What are symptoms of post-holiday blues?

  • Unexplained moodiness (This is short-lived. If persistent, one needs to be assessed for clinical depression/mood disorder).
  • Sleep problems such as insomnia or over-sleeping.
  • Some people experience persistent physical symptoms like headaches.
  • Some people take to excessive alcohol drinking or binge eating.
  • Ongoing fatigue.

How can post-holiday blues be managed?

The following tips can help reduce the stress and anxiety that occurs after the holiday season:

  • Pace yourself: As you get back to your daily rituals at home and work, set realistic goals for yourself. Do not take on more responsibilities than you can handle – you will overwhelm yourself (and worsen your mental state). Be realistic about what you can and cannot do (and make it clear to those around you).
  • Prioritise: You don’t have to tackle everything all at once. Make a list and prioritise the important activities —this will help your life more manageable.
  • Delegate: Do not try and do everything yourself. Let others share the responsibilities of post-holiday tasks. This will take the pressure off you.
  • Stop “over-reminiscing” about the holiday activities: The holidays are over – move on. Thinking about them constantly and wishing that you could go back there will only worsen your blues.
  • Find something to keep you busy: If you find yourself lonely because you have had to leave your loved ones behind after the holiday season (or because you are a stay at home parent who has to deal with an empty house after their children and spouse leave everyday), find an activity to keep you busy – consider volunteer jobs and sports.
  • Try something new – if you enjoy it, it will definitely improve your mood.
  • Be careful what you put into your body: Limit your consumption of food and alcohol — do not use them to “comfort” you or ‘ake away your blues. Alcohol only worsens feelings of depression (and can lead to dependency) and binge eating leads to weight gain.
  • Avoid the blame game: Financial concerns are the chief causes of stress in January. If you spent too much during the holiday, do not overwhelm yourself (or your partner) with feelings of guilt.
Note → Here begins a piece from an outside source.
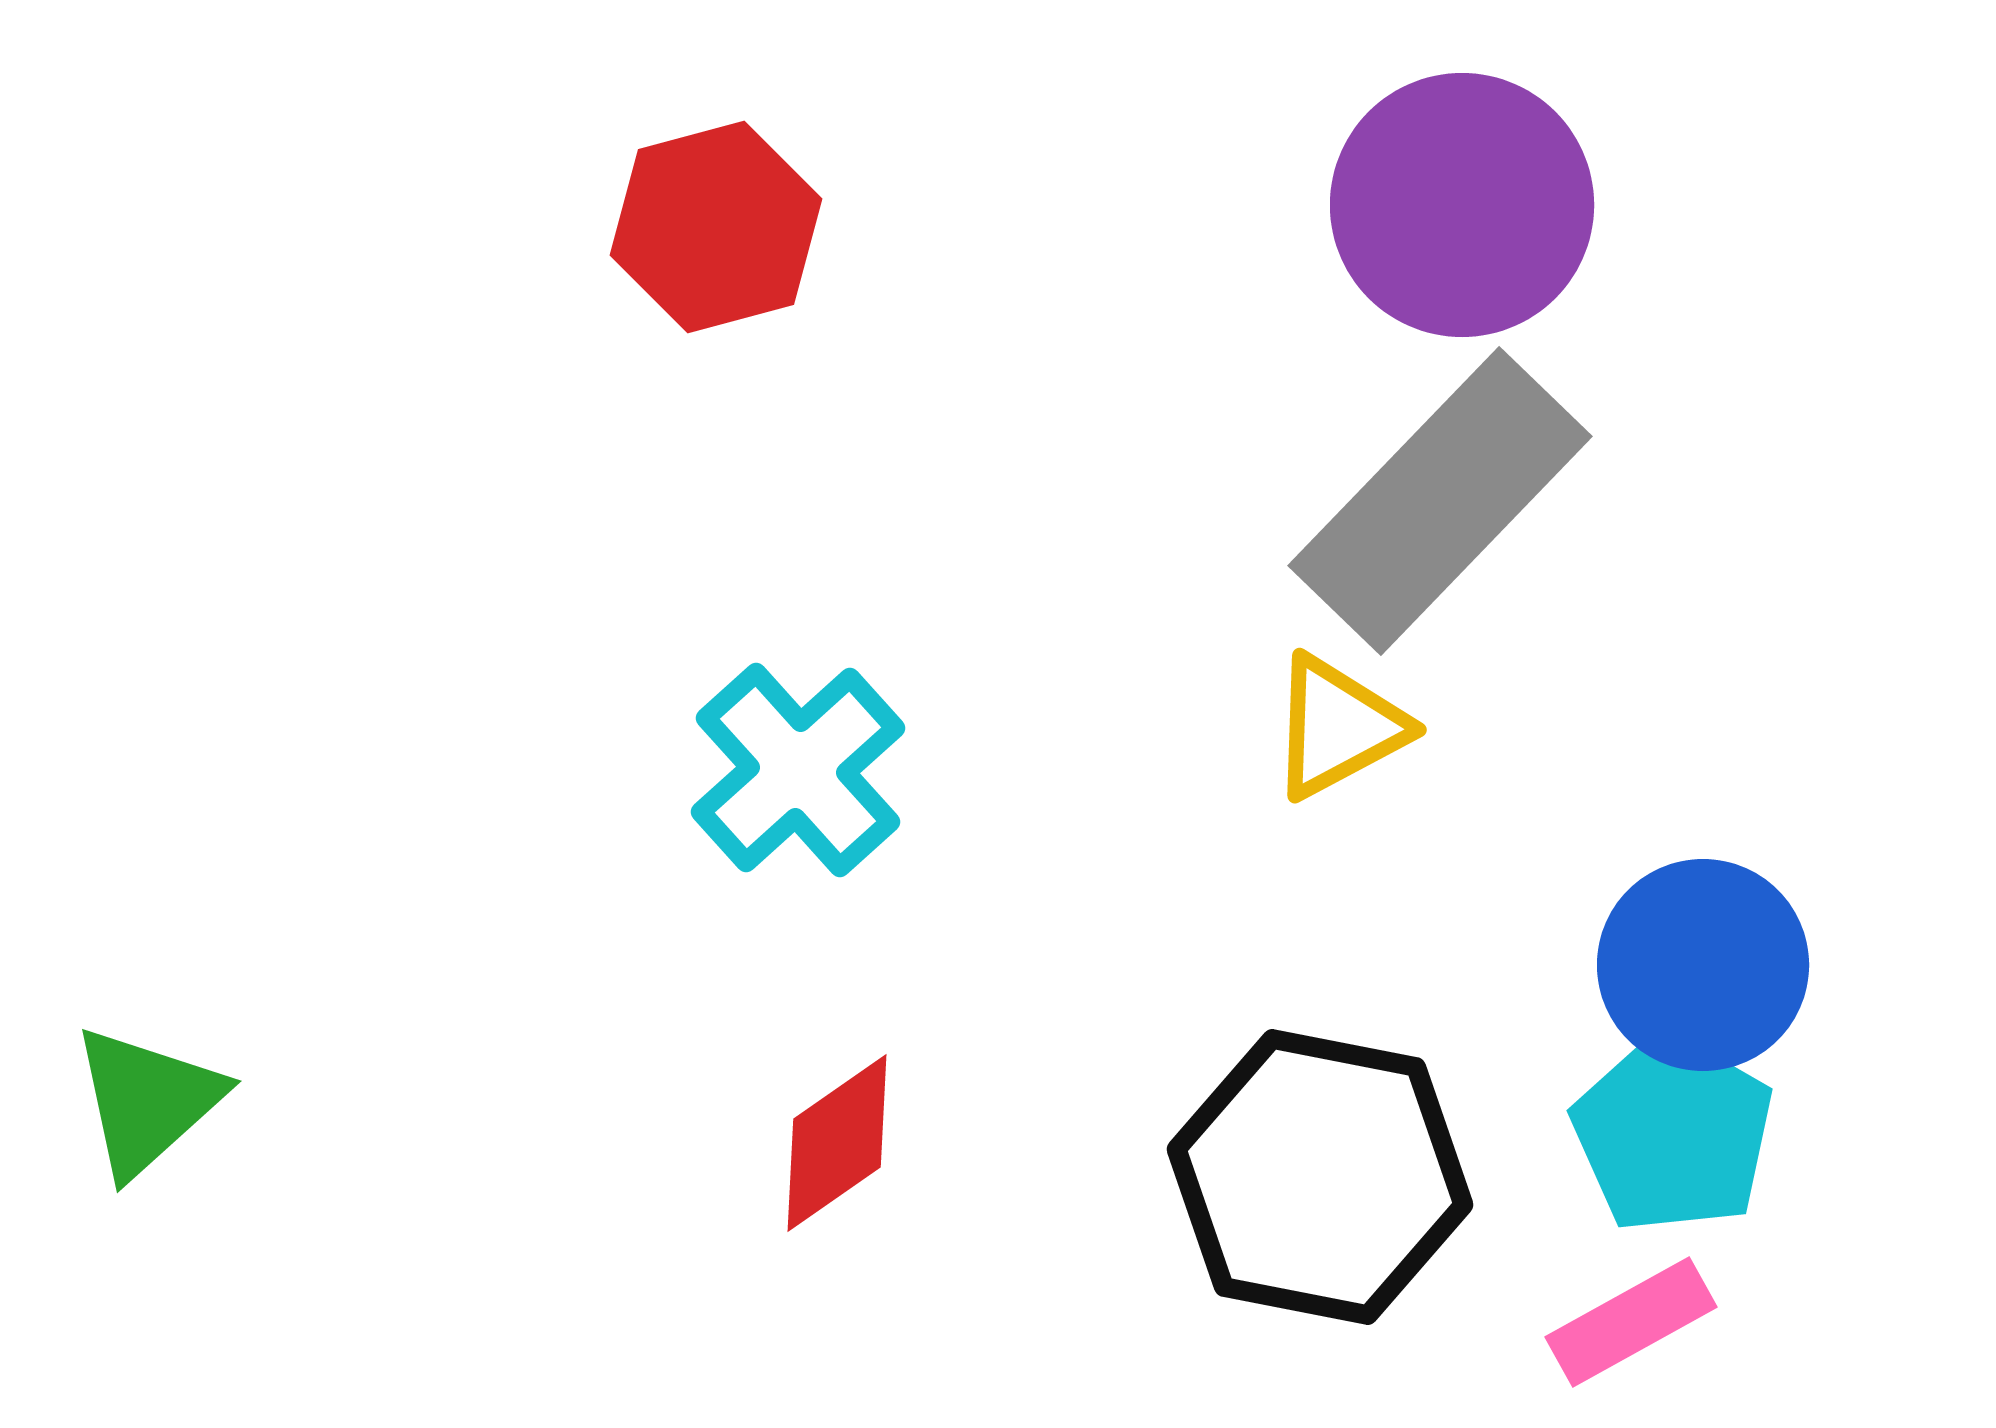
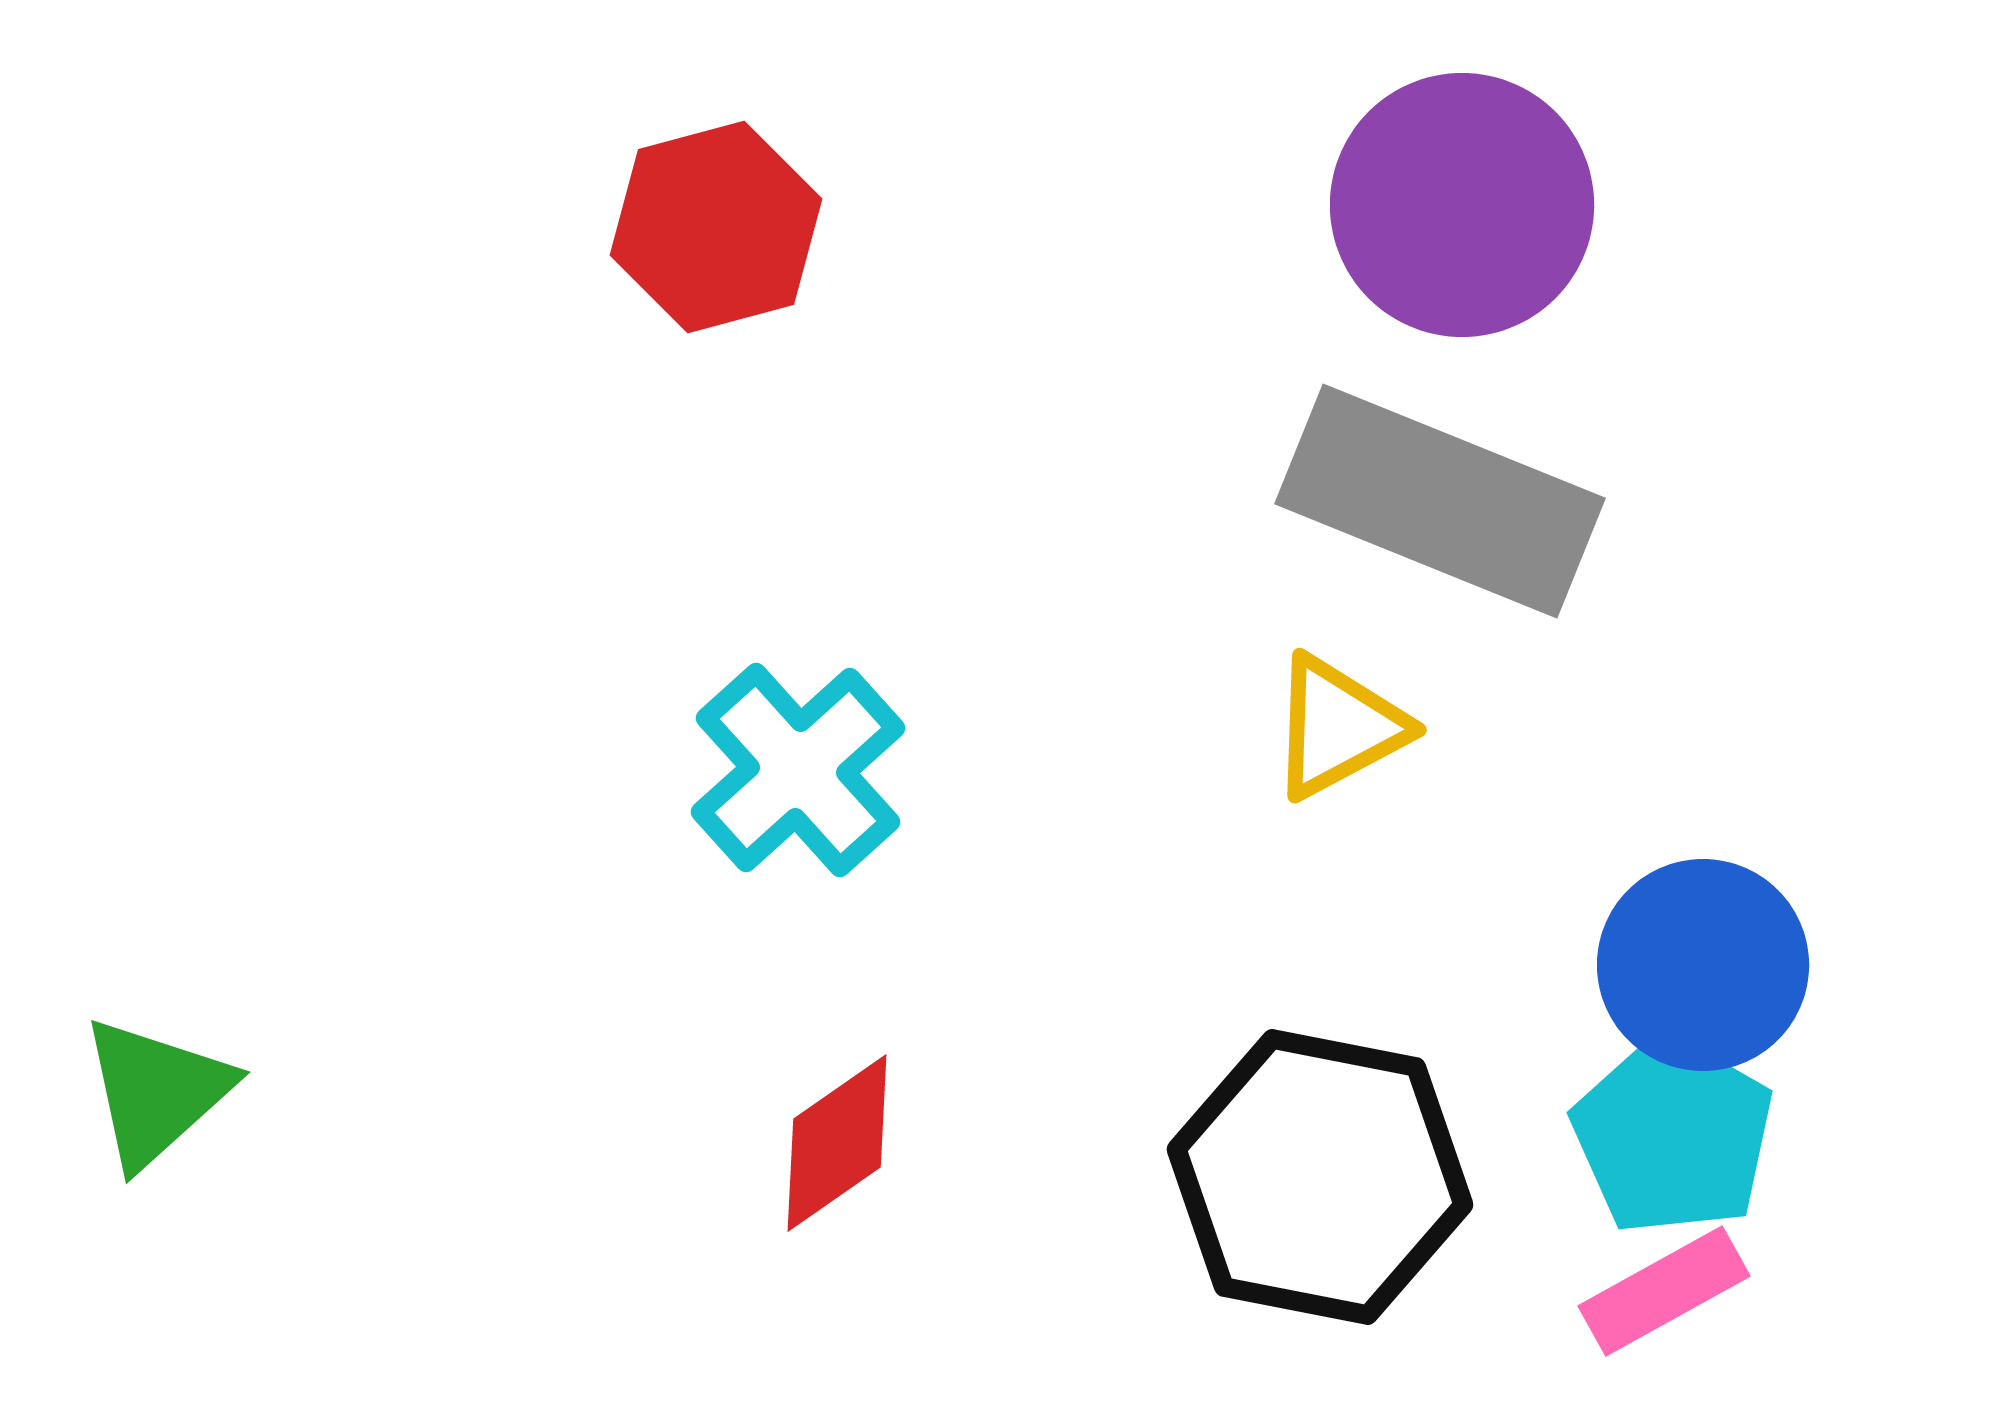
gray rectangle: rotated 68 degrees clockwise
green triangle: moved 9 px right, 9 px up
cyan pentagon: moved 2 px down
pink rectangle: moved 33 px right, 31 px up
Make a financial plan and budget with the remainder of your resources.
  • Make time for yourself: Take time do things which you enjoy.
  • Get enough rest: Sleep and rest will rejuvenate you and reduce your stress and anxiety.
  • Share: Tell those around you about what you are feeling and spend time with supportive and caring people.
  • Seek professional help: If you find yourself overwhelmed by stress or anxiety seek professional counselling. A counsellor will guide you on how to deal with your challenges.
  • Go outdoors: Regular exposure to sunshine and the outdoors has been known to improve ones’ mood. Take time to get out of the office (for example at lunchtime) and go for a walk. You will probably find that your mind is clearer and you will be able to focus better after your break.
  • Medication: If you are suffering from a mood disorder/depression, you will probably need the help of some medication to get you back on track. Talk to your doctor (psychiatrist) about your best drug option.
  • Young ones: Children and teenagers may find it difficult to adjust after a long and enjoyable holiday. Be patient with them and help them get back into a normal routine.

Not everyone will understand

Not everyone will be sympathetic to your post-holiday blues. Some family members (even your spouse), friends and work colleagues may think you are just being whiny and spoiled and may dismiss your issues. This does not mean that your feelings are not real. However, even if they do not understand, do not let out your frustration on the people around you.

Although, it will take some time and effort, you will get over your post-holiday blues. If the people around you are aggravating you, take some time away from them then come back and deal with them later.

Can post-holiday blues turn into depression? 

Yes, it can. Although it is not common, people with pre-existing mood disorders or those known to have suffered depression previously can slip back into depression if they lack a good support system.

Often people with depression withdraw from activities of daily living, have a persistent low mood (some even have unexplained crying spells), irritability, inability to focus/concentrate, lack of sex drive, sleep problems, alcohol abuse and there have been known cases of self-harm and suicide.